Chris Adamson is the co-author of iPhone 10 SDK Development (Pragmatic Programmers) and Learning Core Audio (Addison-Wesley Professional). He's also an independent iOS and Mac developer, based in Grand Rapids, Michigan, where he also writes the Time.code() blog at subfurther.com/blog and hosts livestreams at invalidstream.com . Over the years, he has managed to own fourteen and a half Macs.
Core Audio is the low-level iOS API for processing audio in real-time, used in games, virtual instruments, web radio clients, music mixers, and more. It also has a well-earned reputation for being a challenging and unforgiving framework. In this advanced all-day tutorial, we'll shake off the scary and dig into Core Audio, playing with its powerful pieces and cutting through its thicket of jargon and secrets disclosed only in header files.

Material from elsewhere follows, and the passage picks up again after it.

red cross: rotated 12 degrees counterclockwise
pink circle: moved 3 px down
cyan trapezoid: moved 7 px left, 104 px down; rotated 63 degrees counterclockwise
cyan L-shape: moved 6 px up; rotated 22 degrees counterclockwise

The all-day class will be broken into four hands-on sections:
1. Sounds and Samples, Properties and Callbacks: the concepts of digital audio, the conventions of Core Audio, and our first audio apps
2. Pretty Packets All in a Row: Recording and Playback with audio queues
3. Dreaming of Streaming: Building a web radio client with Core Audio
4. Go With the Flow: Audio Units and Audio Processing Graphs
This is an advanced tutorial, and it is assumed that attendees are intermediate to advanced iOS developers. At a minimum, you should know how to build and run apps, link and use iOS frameworks, and be fairly comfortable with C code (including pointers and malloc/free). Of course, you should have a MacBook with Xcode 4.3 or higher. Being able to deploy to a iOS device during the tutorial is optional, but may be helpful.
Core Audio gets a bunch of neat new tricks in iOS 6, particularly for developers working with Audio Units. New effect units include an improved ability to vary pitch and playback speed, a digital delay unit, and OS X's powerful matrix mixer. There's now a new place to use units too, as the Audio Queue now offers developers a way to "tap" into the data being queued up for playback. To top it all off, a new "multi-route" system allows us to play out of multiple, multi-channel output devices at the same time.

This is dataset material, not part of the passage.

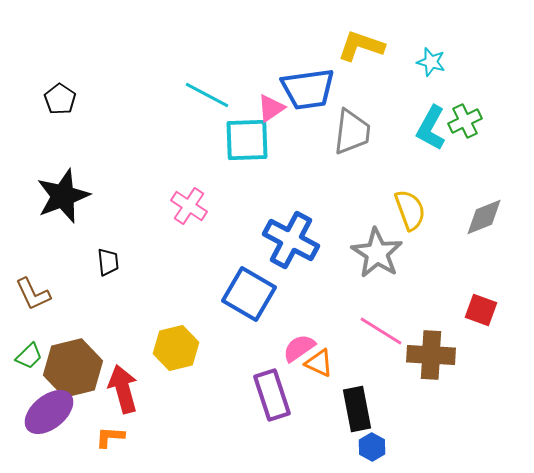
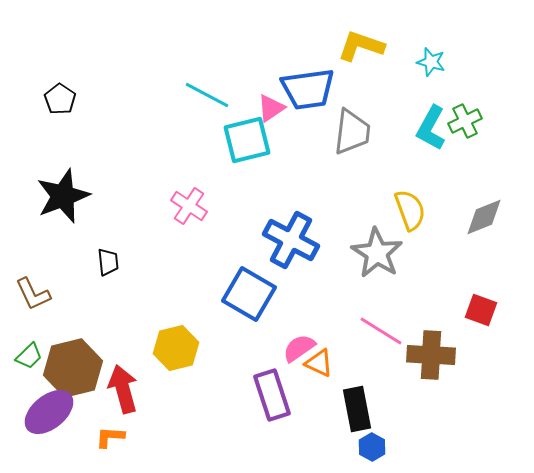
cyan square: rotated 12 degrees counterclockwise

Want to see, and hear, how all this stuff works? This section is the place to find out.
If your iOS app streams video, then you're going to be using HTTP Live Streaming. Between the serious support for it in iOS, and App Store rules mandating its use in some cases, there realistically is no other choice. But where do you get started and what do you have to do? In this session, we'll take a holistic look at how to use HLS. We'll cover how to encode media for HLS and how to get the best results for all the clients and bitrates you might need to support, how to serve that media (and whether it makes sense to let someone else do it for you), and how to integrate the HLS stream into your app.
"In Soviet Russia, panel questions you!"
Borrowing an idea from the Penny Arcade Expo (PAX) and the panels held there by Harmonix (makers of the "Rock Band" games), a "Reverse Q&A" literally turns the tables on the traditional panel. Speakers become questioners, and attendees are the ones with the answers.

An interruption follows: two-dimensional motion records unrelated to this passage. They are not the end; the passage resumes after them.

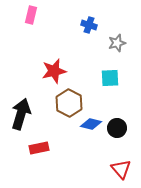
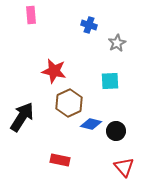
pink rectangle: rotated 18 degrees counterclockwise
gray star: rotated 12 degrees counterclockwise
red star: rotated 25 degrees clockwise
cyan square: moved 3 px down
brown hexagon: rotated 8 degrees clockwise
black arrow: moved 1 px right, 3 px down; rotated 16 degrees clockwise
black circle: moved 1 px left, 3 px down
red rectangle: moved 21 px right, 12 px down; rotated 24 degrees clockwise
red triangle: moved 3 px right, 2 px up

It's a new and novel idea, letting attendees have their moment in the limelight to say what they're really thinking, and letting speakers learn more about what people want from conferences, books, and their development life in general. With a combination of polls, follow-ups, person-on-the-street questions, and funny stories that we can all relate to, the Reverse Q&A will shake the cobwebs out of the old panel format and turn it into a two-way discussion that both sides of the mics can learn from.